In the entries below, find the line with "La Trinidad y la" and the line with "enseñanzas. ¡No te lo pierdas!". Print those two and everything between them exactly, and nothing else.

[[ Information provided open ]]

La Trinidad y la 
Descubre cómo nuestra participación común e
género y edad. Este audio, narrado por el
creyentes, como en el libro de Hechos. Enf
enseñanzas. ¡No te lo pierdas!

[[ Information provided closed ]]
[[ Information provided open ]]

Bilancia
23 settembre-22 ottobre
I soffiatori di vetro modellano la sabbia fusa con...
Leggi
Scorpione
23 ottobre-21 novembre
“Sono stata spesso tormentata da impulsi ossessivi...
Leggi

[[ Information provided closed ]]

| Answer section |
La Trinidad y la 
Descubre cómo nuestra participación común e
género y edad. Este audio, narrado por el
creyentes, como en el libro de Hechos. Enf
enseñanzas. ¡No te lo pierdas!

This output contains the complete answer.